2: individuare l’importo spettante. Corrispettivi + contributi pubblici, escludendo ticket e compartecipazioni.
3: quantificare i costi effettivi. Costi diretti + indiretti + generali + finanziari + tributari; esclusi figurativi.
4: gestire la contabilità. Applicare il criterio (cassa o competenza) adottato per la contabilità dell’Ente.
5: se più attività? Valutarne l’omogeneità, ma con entrate ≤ 300.000 € ammesso sempre test unico.
6: se costi promiscui? Ripartire in proporzione ai ricavi (criterio principale) oppure ai costi diretti (criterio alternativo, noto ai tecnici come l’OIC35 richiamato anche nella circolare di AE).
Test di commercialità con tolleranza del 6% e regimi speciali in un nuovo approfondimento
Il test di (non) commercialità di cui all’art. 79 co. 2 del CTS costituisce la prima regola del nuovo sistema fiscale degli ETS: una soglia quantitativa che ogni Ente deve verificare anno per anno, attività per attività (salvo eccezioni), con rigore metodologico nella determinazione ed imputazione dei costi.
I chiarimenti della circolare n. 1/E del 2026 risolvono alcune delle principali aree di incertezza applicativa: la perimetrazione ampia dei costi effettivi, la flessibilità sul criterio cassa/competenza, la semplificazione per gli Enti minori e le regole per i costi promiscui offrono agli operatori un quadro sufficientemente preciso per gestire il test in modo consapevole, ferma la novità assoluta di questo adempimento, anche in considerazione delle conseguenze che il suo esito può determinare in termini di qualificazione fiscale dell’Ente del Terzo settore.
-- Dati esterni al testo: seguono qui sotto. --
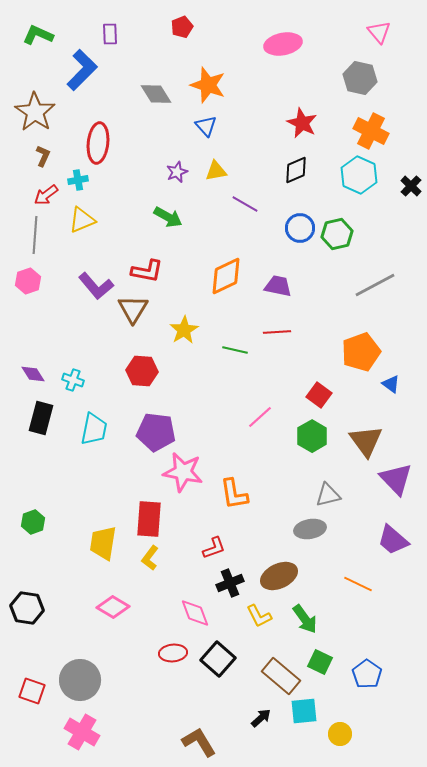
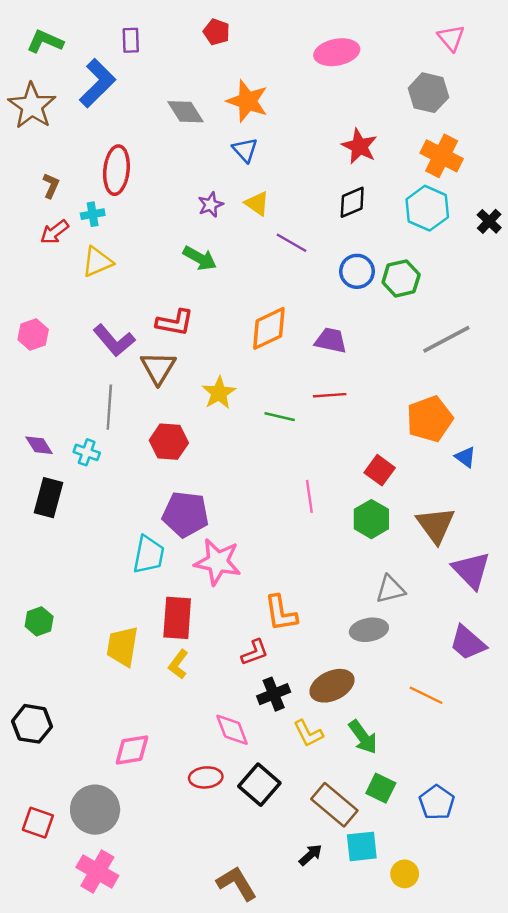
red pentagon: (182, 27) -> (216, 32), turned -30
brown star: (35, 112) -> (32, 106), moved
yellow triangle: (216, 171) -> (257, 203), turned 45
gray line: (35, 235) -> (109, 407), moved
pink line: (260, 417) -> (309, 496), turned -56
cyan trapezoid: (94, 429) -> (149, 555), moved
orange L-shape: (234, 494) -> (281, 613), moved
pink diamond: (113, 607) -> (132, 750), moved, turned -40

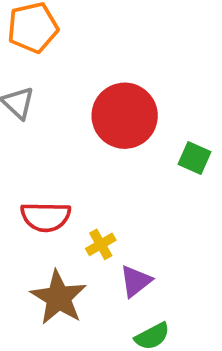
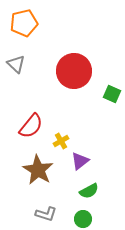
red semicircle: (46, 217) -> (31, 126), turned -52

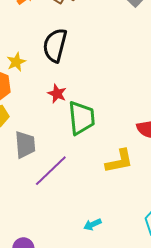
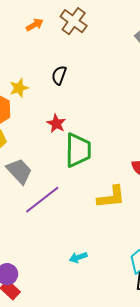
black semicircle: (55, 45) -> (59, 75), size x0.6
gray trapezoid: (25, 145) -> (19, 171), turned -44

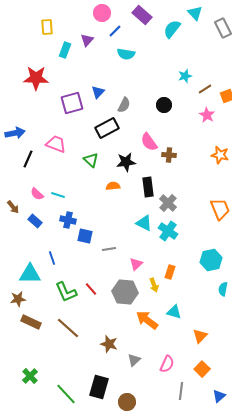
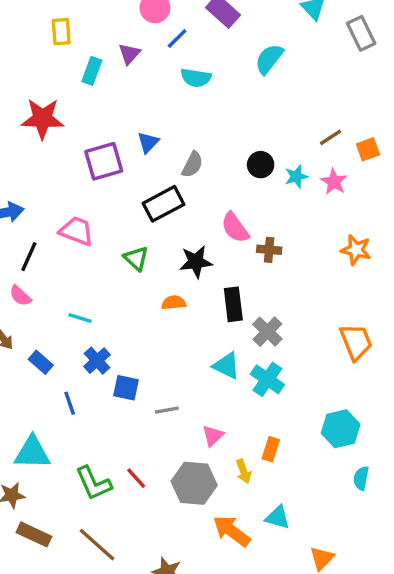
cyan semicircle: (172, 29) -> (269, 59), moved
cyan star: (185, 76) -> (296, 177), moved
pink semicircle: (37, 194) -> (20, 296), moved
blue cross: (68, 220) -> (97, 361), turned 35
blue line: (52, 258) -> (70, 403), moved

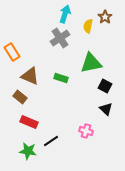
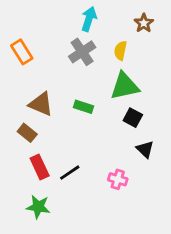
yellow semicircle: (88, 26) -> (120, 51), moved
orange rectangle: (12, 52) -> (22, 52), moved
black square: (105, 86) -> (133, 118), moved
red rectangle: (29, 122) -> (40, 167), turned 42
black line: (51, 141) -> (70, 173), moved

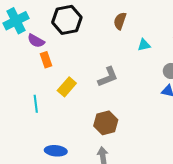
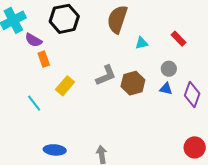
brown semicircle: (120, 21) -> (117, 19), size x1.6
cyan line: (36, 104) -> (34, 103), turned -30
brown hexagon: (106, 123) -> (133, 83), moved

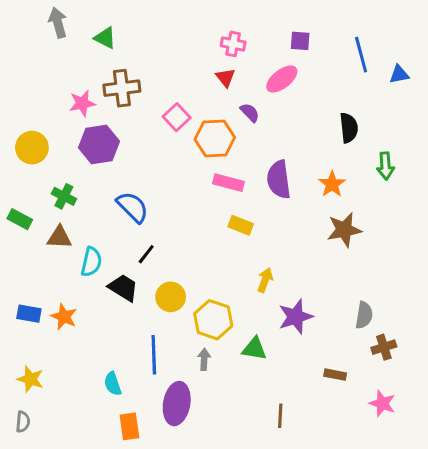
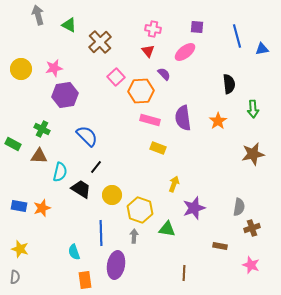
brown cross: (122, 88) -> (100, 42), moved, turned -35
yellow circle: (32, 148) -> (21, 69), moved
brown star: (344, 230) -> (253, 154), moved
orange star: (64, 317) -> (42, 208), turned 30

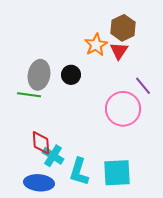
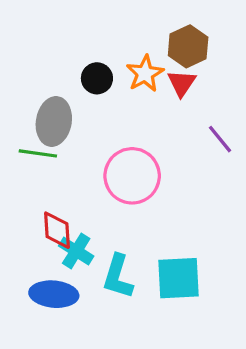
black circle: (71, 75) -> (97, 78), moved
pink circle: (123, 109) -> (132, 176), moved

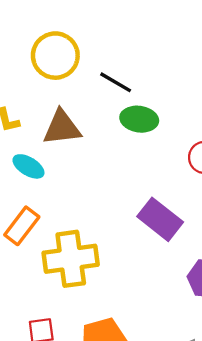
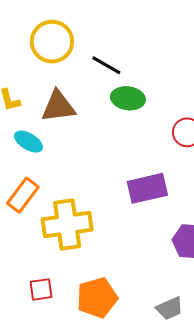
purple rectangle: (160, 219) -> (147, 188), turned -51

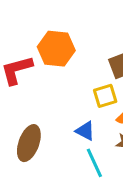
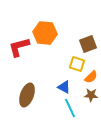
yellow square: (105, 96) -> (77, 64), turned 35

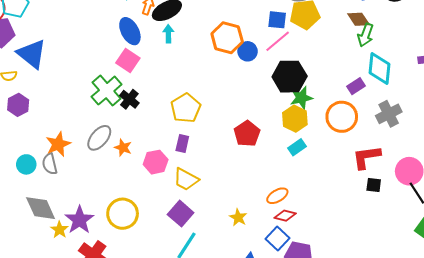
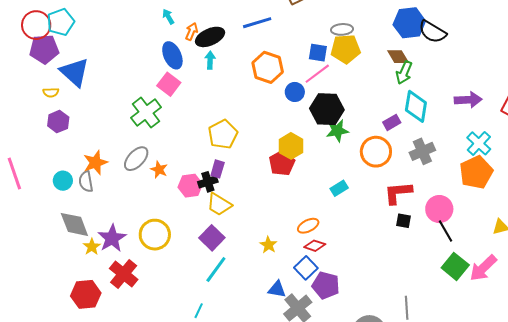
blue circle: (248, 51) -> (295, 92), moved
black cross: (129, 99) -> (208, 182), moved, turned 30
yellow hexagon: (295, 119) -> (291, 146), moved
cyan rectangle: (297, 147) -> (339, 188), moved

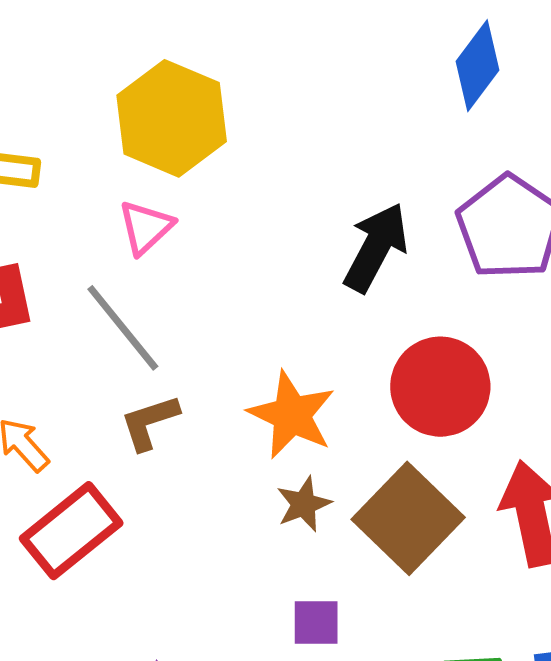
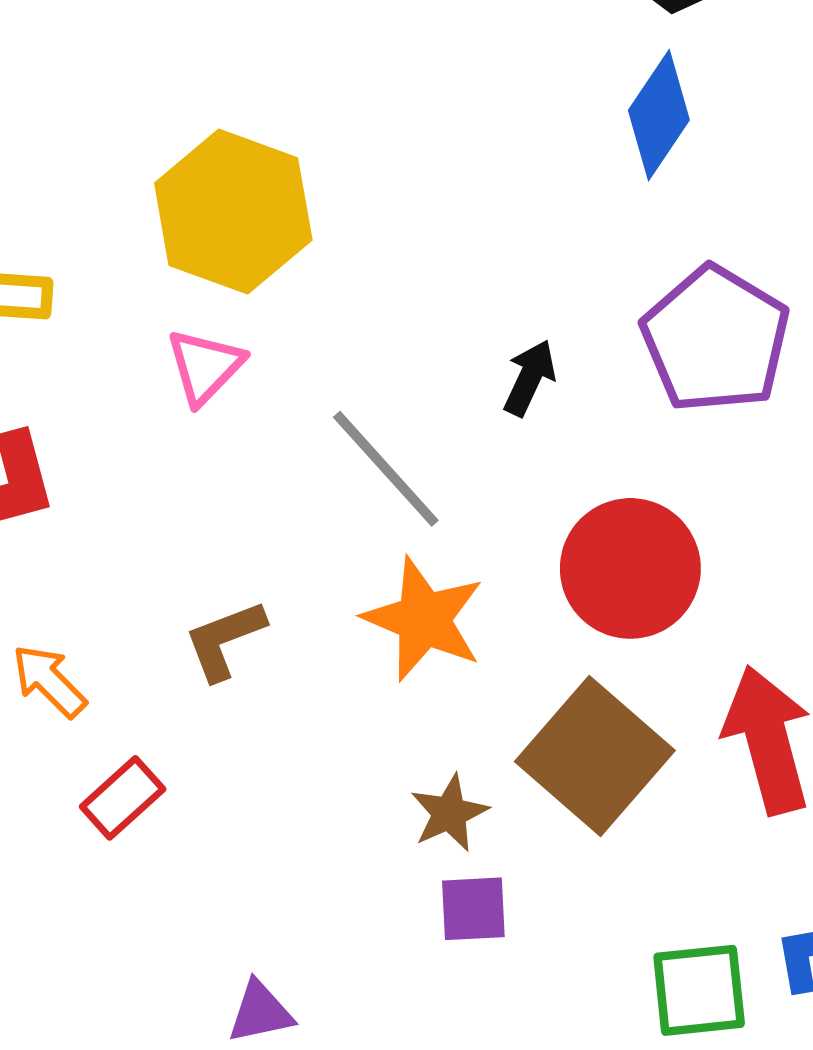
black arrow: (376, 247) -> (530, 378), size x0.6
gray line: (123, 328) -> (386, 469), moved
brown star: (304, 504) -> (449, 813), moved
red rectangle: (71, 531) -> (123, 798), size x0.6

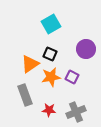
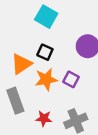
cyan square: (51, 24) -> (46, 17), turned -30

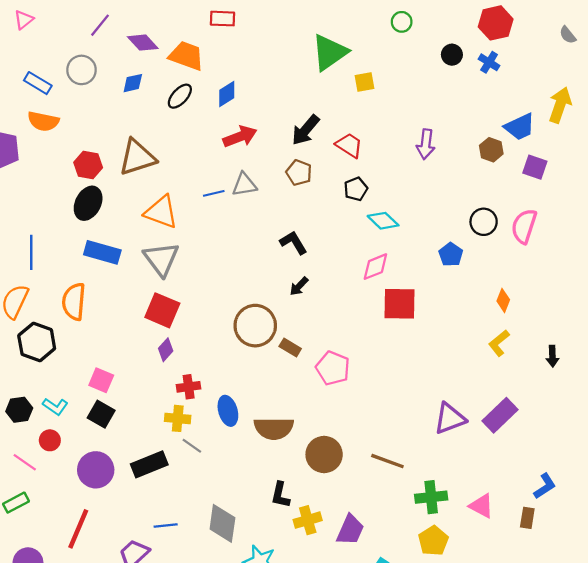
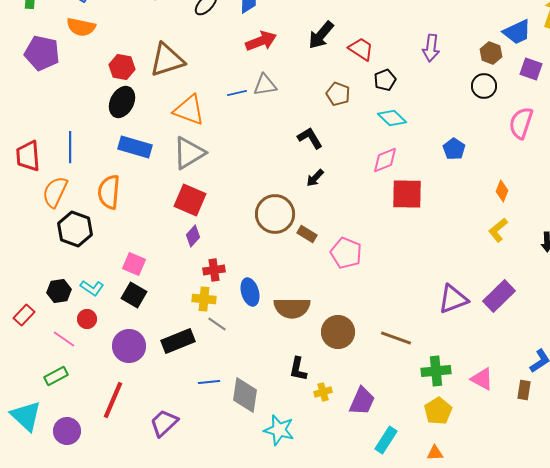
brown pentagon: (299, 173) -> (338, 94), moved
black pentagon: (356, 189) -> (385, 80), moved
black circle: (484, 222) -> (484, 86), moved
gray triangle: (161, 259) -> (189, 153), turned 36
yellow cross: (308, 520) -> (323, 392), size x0.7
blue line: (166, 526) -> (209, 382), moved

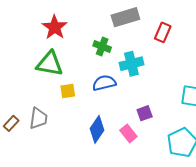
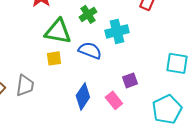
green cross: (102, 47) -> (88, 14), turned 36
green triangle: (50, 64) -> (58, 31), moved
blue semicircle: (104, 83) -> (90, 50), turned 35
Non è pensabile esaurire le peculiarità di questa innovazione epocale in un unico approfondimento, motivo per il quale nei prossimi contributi ci addentreremo sul margine di tolleranza del 6% ed il meccanismo triennale previsto dall’art. 79, co. 2-bis (con i relativi esempi numerici della circolare), le fattispecie di non commercialità “automatica” per ricerca scientifica e fondazioni ex IPAB (art. 79, co. 3), la disciplina della raccolta fondi e dei contributi pubblici (art. 79, co. 4) ed infine i regimi speciali riservati a particolari categorie degli Enti del Terzo settore, su tutti Associazioni di Promozione Sociale ed Organizzazioni di Volontariato (art. 84 e 85 per i regimi speciali, art. 86 per il regime forfetario).